3. Instrument Calibrated by NIST:
NIST stands for the National Institute of Standards and Technology. Many times when people are making an instrument purchase they want to know if the instrument can be traced back to NIST. Unfortunately, just because an instrument is NIST traceable does not reveal how it will perform. There is absolutely no relation to the accuracy of the instrument.

4. Calibration should Incorporate Test Points:
When it comes to calibrations, the test points incorporated should be a reflection of the various parameters that you are expecting the instrument to measure. This will prove its performance definitively. It is important, when you are dealing with industry regulators, to be able to show them that you tested the instrument across the entire range of operating conditions that it is expected to operate in.

5. Accurate Data:
Interestingly, there are manufacturers of monitoring instruments who will refuse to disclose how long they expect their instrument to remain in calibration before it needs to be re-calibrated. Without this information, this instrument may end up being a wildcard that will adversely affect your system. When the time to re-calibrate comes and you are without any specification, you may find yourself with a problem. Even though with time all instrument sensors tend to drift, a manufacturer should be able to tell you what the accuracy of his instrument will be 6 months to a year from the time you start using it.
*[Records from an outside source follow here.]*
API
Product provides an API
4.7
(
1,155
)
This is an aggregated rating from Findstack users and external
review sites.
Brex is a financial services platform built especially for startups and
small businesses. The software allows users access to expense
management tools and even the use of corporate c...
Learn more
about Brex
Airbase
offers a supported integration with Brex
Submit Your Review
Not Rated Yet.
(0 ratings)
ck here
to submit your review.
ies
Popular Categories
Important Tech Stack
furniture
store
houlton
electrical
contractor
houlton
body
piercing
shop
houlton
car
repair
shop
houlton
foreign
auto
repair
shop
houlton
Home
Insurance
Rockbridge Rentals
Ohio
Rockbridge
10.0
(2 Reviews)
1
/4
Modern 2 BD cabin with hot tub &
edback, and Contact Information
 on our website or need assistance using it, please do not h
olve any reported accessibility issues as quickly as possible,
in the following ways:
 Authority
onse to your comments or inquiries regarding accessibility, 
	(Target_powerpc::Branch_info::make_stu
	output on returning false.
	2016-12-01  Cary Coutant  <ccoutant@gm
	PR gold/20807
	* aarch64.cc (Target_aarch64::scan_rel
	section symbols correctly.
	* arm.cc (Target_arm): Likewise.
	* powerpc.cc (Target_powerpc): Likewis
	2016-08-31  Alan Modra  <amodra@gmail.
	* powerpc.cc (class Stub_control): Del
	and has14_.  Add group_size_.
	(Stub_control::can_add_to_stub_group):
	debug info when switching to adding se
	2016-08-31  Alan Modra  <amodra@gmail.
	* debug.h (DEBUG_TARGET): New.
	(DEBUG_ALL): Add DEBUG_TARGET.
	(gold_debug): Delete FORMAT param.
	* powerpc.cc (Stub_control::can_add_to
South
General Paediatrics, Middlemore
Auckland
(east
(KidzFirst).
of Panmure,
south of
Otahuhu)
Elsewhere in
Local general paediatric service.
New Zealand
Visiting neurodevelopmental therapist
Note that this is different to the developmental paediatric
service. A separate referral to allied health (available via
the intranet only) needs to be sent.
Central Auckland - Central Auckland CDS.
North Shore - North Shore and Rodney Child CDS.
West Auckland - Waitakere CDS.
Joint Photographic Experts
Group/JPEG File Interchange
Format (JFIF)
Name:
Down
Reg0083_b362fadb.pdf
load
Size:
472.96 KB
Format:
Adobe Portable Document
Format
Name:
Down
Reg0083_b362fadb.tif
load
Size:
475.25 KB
When it comes to managing quality, instrument calibration is something that must be taken quite seriously. Your calibration processes are integral in making your quality system work the way it is meant to. Your calibration program should address the following in order to guarantee a great validation process:

  • Measurement range
  • Monitoring instrument stability
  • Monitoring instrument accuracy

Using calibration best practices you will be able to avoid compromising the quality of your products as well as incurring considerable financial losses. Knowing just how stable your measuring system is over time will help to prevent accidental consequences when your documentation is finally reviewed by a customer or the FDA in an audit.